▶ GOAL OF THE EXERCISE: Transcribe the material verbatim, starting at its first line and stopping once the line containing "Formative Sports" has been given; no picture should appear.

▶ LISTED ENTRIES:

☆ ☆ ☆ ☆ ☆ ☆ ☆

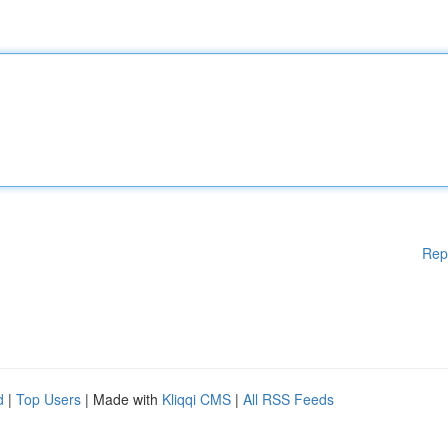
Rep
d
|
Top Users
| Made with
Kliqqi CMS
|
All RSS Feeds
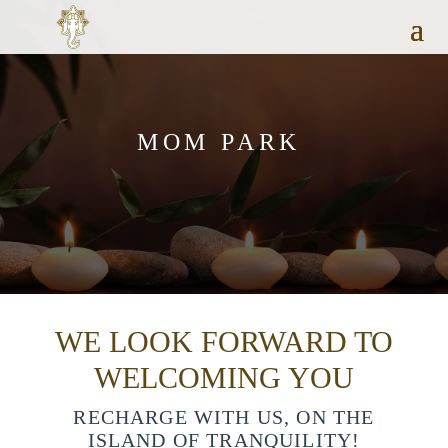
MOM PARK
WE LOOK FORWARD TO
WELCOMING YOU
RECHARGE WITH US, ON THE
ISLAND OF TRANQUILITY!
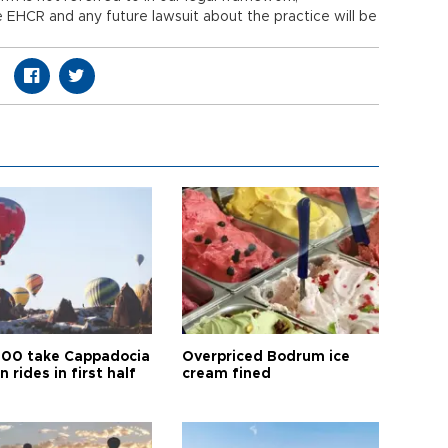
e EHCR and any future lawsuit about the practice will be
00 take Cappadocia
Overpriced Bodrum ice
n rides in first half
cream fined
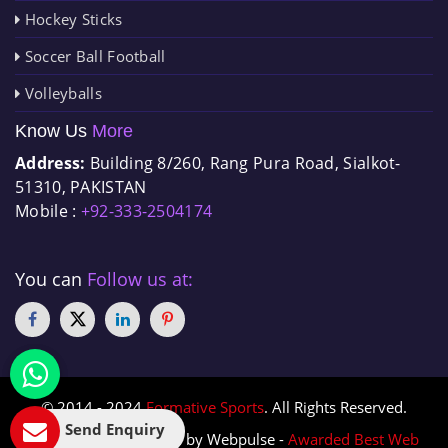
Hockey Sticks
Soccer Ball Football
Volleyballs
Know Us
More
Address:
Building 8/260, Rang Pura Road, Sialkot-
51310, PAKISTAN
Mobile :
+92-333-2504174
You can
Follow us at:
© 2014 - 2024
Formative Sports
. All Rights Reserved.
Send Enquiry
Designed & Promoted by Webpulse -
Awarded Best Web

☆ ☆ ☆ ☆ ☆ ☆ ☆

▶ SOLUTION BELOW:
Rep
d
|
Top Users
| Made with
Kliqqi CMS
|
All RSS Feeds
MOM PARK
WE LOOK FORWARD TO
WELCOMING YOU
RECHARGE WITH US, ON THE
ISLAND OF TRANQUILITY!
e EHCR and any future lawsuit about the practice will be
00 take Cappadocia
Overpriced Bodrum ice
n rides in first half
cream fined
Hockey Sticks
Soccer Ball Football
Volleyballs
Know Us
More
Address:
Building 8/260, Rang Pura Road, Sialkot-
51310, PAKISTAN
Mobile :
+92-333-2504174
You can
Follow us at:
© 2014 - 2024
Formative Sports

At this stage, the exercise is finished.